### [Input]
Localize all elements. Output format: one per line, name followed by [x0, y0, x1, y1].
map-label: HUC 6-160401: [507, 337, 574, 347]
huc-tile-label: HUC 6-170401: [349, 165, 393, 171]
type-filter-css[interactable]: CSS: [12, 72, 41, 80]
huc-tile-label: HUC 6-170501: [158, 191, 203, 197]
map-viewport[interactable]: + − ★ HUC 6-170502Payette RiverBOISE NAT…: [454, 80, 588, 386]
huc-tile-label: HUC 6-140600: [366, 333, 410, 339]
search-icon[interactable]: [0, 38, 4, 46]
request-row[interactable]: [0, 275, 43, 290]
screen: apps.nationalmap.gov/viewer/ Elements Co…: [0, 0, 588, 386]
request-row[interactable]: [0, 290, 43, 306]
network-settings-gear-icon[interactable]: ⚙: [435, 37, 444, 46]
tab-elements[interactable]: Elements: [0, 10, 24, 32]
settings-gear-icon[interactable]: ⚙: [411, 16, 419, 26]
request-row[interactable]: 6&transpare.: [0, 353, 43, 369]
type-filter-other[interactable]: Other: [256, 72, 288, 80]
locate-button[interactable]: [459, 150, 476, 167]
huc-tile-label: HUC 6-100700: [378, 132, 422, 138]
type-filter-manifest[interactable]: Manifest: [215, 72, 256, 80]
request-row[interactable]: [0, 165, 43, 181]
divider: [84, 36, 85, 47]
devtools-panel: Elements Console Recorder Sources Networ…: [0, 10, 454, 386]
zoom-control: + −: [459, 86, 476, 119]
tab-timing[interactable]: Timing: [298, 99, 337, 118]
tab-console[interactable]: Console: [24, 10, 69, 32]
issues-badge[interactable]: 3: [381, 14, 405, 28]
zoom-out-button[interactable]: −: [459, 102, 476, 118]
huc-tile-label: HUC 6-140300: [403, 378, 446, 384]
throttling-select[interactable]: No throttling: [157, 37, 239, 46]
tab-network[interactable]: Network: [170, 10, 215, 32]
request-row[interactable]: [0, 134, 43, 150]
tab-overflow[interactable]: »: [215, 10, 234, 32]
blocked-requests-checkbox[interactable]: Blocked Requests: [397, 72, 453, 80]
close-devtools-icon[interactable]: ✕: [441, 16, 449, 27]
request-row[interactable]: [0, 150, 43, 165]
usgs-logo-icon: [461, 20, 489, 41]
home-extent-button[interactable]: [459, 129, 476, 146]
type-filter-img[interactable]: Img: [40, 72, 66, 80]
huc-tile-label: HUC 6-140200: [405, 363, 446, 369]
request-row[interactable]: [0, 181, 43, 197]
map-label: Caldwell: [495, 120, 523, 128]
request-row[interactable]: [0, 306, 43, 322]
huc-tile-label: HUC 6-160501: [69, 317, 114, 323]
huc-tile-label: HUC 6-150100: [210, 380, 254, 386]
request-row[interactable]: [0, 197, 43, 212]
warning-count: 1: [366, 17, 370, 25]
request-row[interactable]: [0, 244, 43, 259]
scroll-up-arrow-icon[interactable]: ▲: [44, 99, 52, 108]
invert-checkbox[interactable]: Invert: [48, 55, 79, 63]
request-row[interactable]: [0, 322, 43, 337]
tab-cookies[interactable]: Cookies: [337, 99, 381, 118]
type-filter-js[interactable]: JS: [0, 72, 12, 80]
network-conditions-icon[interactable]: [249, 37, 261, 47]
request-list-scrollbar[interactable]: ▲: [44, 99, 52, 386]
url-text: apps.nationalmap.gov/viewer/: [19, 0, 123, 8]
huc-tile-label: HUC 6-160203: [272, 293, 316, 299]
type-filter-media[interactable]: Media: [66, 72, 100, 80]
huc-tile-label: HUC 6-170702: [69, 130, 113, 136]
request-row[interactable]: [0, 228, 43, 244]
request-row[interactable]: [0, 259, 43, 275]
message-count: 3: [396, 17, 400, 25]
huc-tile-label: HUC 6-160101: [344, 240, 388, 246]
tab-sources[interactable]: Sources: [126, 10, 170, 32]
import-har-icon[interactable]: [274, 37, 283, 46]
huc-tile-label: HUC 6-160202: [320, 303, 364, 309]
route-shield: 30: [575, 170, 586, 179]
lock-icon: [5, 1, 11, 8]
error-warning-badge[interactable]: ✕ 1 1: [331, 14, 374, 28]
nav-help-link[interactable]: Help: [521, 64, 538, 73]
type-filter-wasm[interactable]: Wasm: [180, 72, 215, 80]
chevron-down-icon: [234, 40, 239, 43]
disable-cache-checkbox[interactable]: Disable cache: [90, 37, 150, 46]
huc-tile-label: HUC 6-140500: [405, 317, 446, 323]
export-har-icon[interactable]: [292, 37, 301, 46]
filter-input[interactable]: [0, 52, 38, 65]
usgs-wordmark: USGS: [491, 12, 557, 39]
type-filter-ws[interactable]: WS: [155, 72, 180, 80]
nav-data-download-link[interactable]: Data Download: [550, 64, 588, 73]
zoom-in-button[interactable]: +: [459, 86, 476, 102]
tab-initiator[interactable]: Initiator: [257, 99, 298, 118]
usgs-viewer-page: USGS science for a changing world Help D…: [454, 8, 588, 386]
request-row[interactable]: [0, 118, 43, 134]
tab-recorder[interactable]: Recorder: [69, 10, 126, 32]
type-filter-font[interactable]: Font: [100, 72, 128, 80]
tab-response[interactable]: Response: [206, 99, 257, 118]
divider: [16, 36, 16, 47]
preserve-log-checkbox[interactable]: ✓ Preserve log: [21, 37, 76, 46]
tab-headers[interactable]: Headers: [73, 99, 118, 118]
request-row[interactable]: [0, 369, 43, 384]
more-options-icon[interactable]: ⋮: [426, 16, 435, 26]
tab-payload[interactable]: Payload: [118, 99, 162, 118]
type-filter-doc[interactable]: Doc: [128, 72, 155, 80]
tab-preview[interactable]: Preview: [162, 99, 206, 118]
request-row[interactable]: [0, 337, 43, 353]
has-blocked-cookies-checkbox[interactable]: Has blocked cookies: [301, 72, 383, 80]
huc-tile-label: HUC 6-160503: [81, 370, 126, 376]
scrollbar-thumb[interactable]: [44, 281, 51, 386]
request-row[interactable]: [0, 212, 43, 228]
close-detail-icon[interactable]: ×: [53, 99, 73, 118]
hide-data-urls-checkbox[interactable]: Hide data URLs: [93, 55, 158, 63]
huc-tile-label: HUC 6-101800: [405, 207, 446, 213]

### [To do]
Your job here is to copy the entries above exactly.

### [Response to this exercise]
Localize all elements. Output format: one per line, name followed by [x0, y0, x1, y1].
map-label: HUC 6-160401: [507, 337, 574, 347]
huc-tile-label: HUC 6-170401: [349, 165, 393, 171]
type-filter-css[interactable]: CSS: [12, 72, 41, 80]
huc-tile-label: HUC 6-170501: [158, 191, 203, 197]
map-viewport[interactable]: + − ★ HUC 6-170502Payette RiverBOISE NAT…: [454, 80, 588, 386]
huc-tile-label: HUC 6-140600: [366, 333, 410, 339]
search-icon[interactable]: [0, 38, 4, 46]
request-row[interactable]: [0, 275, 43, 290]
screen: apps.nationalmap.gov/viewer/ Elements Co…: [0, 0, 588, 386]
request-row[interactable]: [0, 290, 43, 306]
network-settings-gear-icon[interactable]: ⚙: [435, 37, 444, 46]
tab-elements[interactable]: Elements: [0, 10, 24, 32]
settings-gear-icon[interactable]: ⚙: [411, 16, 419, 26]
request-row[interactable]: 6&transpare.: [0, 353, 43, 369]
type-filter-other[interactable]: Other: [256, 72, 288, 80]
locate-button[interactable]: [459, 150, 476, 167]
huc-tile-label: HUC 6-100700: [378, 132, 422, 138]
type-filter-manifest[interactable]: Manifest: [215, 72, 256, 80]
request-row[interactable]: [0, 165, 43, 181]
divider: [84, 36, 85, 47]
devtools-panel: Elements Console Recorder Sources Networ…: [0, 10, 454, 386]
zoom-control: + −: [459, 86, 476, 119]
tab-timing[interactable]: Timing: [298, 99, 337, 118]
tab-console[interactable]: Console: [24, 10, 69, 32]
issues-badge[interactable]: 3: [381, 14, 405, 28]
zoom-out-button[interactable]: −: [459, 102, 476, 118]
huc-tile-label: HUC 6-140300: [403, 378, 446, 384]
throttling-select[interactable]: No throttling: [157, 37, 239, 46]
tab-network[interactable]: Network: [170, 10, 215, 32]
request-row[interactable]: [0, 134, 43, 150]
tab-overflow[interactable]: »: [215, 10, 234, 32]
blocked-requests-checkbox[interactable]: Blocked Requests: [397, 72, 453, 80]
close-devtools-icon[interactable]: ✕: [441, 16, 449, 27]
request-row[interactable]: [0, 150, 43, 165]
usgs-logo-icon: [461, 20, 489, 41]
home-extent-button[interactable]: [459, 129, 476, 146]
type-filter-img[interactable]: Img: [40, 72, 66, 80]
huc-tile-label: HUC 6-140200: [405, 363, 446, 369]
request-row[interactable]: [0, 181, 43, 197]
map-label: Caldwell: [495, 120, 523, 128]
request-row[interactable]: [0, 306, 43, 322]
huc-tile-label: HUC 6-160501: [69, 317, 114, 323]
huc-tile-label: HUC 6-150100: [210, 380, 254, 386]
request-row[interactable]: [0, 197, 43, 212]
warning-count: 1: [366, 17, 370, 25]
request-row[interactable]: [0, 244, 43, 259]
scroll-up-arrow-icon[interactable]: ▲: [44, 99, 52, 108]
invert-checkbox[interactable]: Invert: [48, 55, 79, 63]
request-row[interactable]: [0, 322, 43, 337]
tab-cookies[interactable]: Cookies: [337, 99, 381, 118]
type-filter-js[interactable]: JS: [0, 72, 12, 80]
network-conditions-icon[interactable]: [249, 37, 261, 47]
request-list-scrollbar[interactable]: ▲: [44, 99, 52, 386]
url-text: apps.nationalmap.gov/viewer/: [19, 0, 123, 8]
huc-tile-label: HUC 6-160203: [272, 293, 316, 299]
type-filter-media[interactable]: Media: [66, 72, 100, 80]
huc-tile-label: HUC 6-170702: [69, 130, 113, 136]
request-row[interactable]: [0, 228, 43, 244]
request-row[interactable]: [0, 259, 43, 275]
message-count: 3: [396, 17, 400, 25]
huc-tile-label: HUC 6-160101: [344, 240, 388, 246]
tab-sources[interactable]: Sources: [126, 10, 170, 32]
import-har-icon[interactable]: [274, 37, 283, 46]
huc-tile-label: HUC 6-160202: [320, 303, 364, 309]
route-shield: 30: [575, 170, 586, 179]
lock-icon: [5, 1, 11, 8]
error-warning-badge[interactable]: ✕ 1 1: [331, 14, 374, 28]
nav-help-link[interactable]: Help: [521, 64, 538, 73]
type-filter-wasm[interactable]: Wasm: [180, 72, 215, 80]
chevron-down-icon: [234, 40, 239, 43]
disable-cache-checkbox[interactable]: Disable cache: [90, 37, 150, 46]
huc-tile-label: HUC 6-140500: [405, 317, 446, 323]
export-har-icon[interactable]: [292, 37, 301, 46]
filter-input[interactable]: [0, 52, 38, 65]
usgs-wordmark: USGS: [491, 12, 557, 39]
type-filter-ws[interactable]: WS: [155, 72, 180, 80]
nav-data-download-link[interactable]: Data Download: [550, 64, 588, 73]
zoom-in-button[interactable]: +: [459, 86, 476, 102]
tab-initiator[interactable]: Initiator: [257, 99, 298, 118]
usgs-viewer-page: USGS science for a changing world Help D…: [454, 8, 588, 386]
request-row[interactable]: [0, 118, 43, 134]
tab-recorder[interactable]: Recorder: [69, 10, 126, 32]
type-filter-font[interactable]: Font: [100, 72, 128, 80]
tab-response[interactable]: Response: [206, 99, 257, 118]
divider: [16, 36, 16, 47]
preserve-log-checkbox[interactable]: ✓ Preserve log: [21, 37, 76, 46]
tab-headers[interactable]: Headers: [73, 99, 118, 118]
request-row[interactable]: [0, 369, 43, 384]
more-options-icon[interactable]: ⋮: [426, 16, 435, 26]
tab-payload[interactable]: Payload: [118, 99, 162, 118]
type-filter-doc[interactable]: Doc: [128, 72, 155, 80]
tab-preview[interactable]: Preview: [162, 99, 206, 118]
request-row[interactable]: [0, 337, 43, 353]
has-blocked-cookies-checkbox[interactable]: Has blocked cookies: [301, 72, 383, 80]
huc-tile-label: HUC 6-160503: [81, 370, 126, 376]
scrollbar-thumb[interactable]: [44, 281, 51, 386]
request-row[interactable]: [0, 212, 43, 228]
close-detail-icon[interactable]: ×: [53, 99, 73, 118]
hide-data-urls-checkbox[interactable]: Hide data URLs: [93, 55, 158, 63]
huc-tile-label: HUC 6-101800: [405, 207, 446, 213]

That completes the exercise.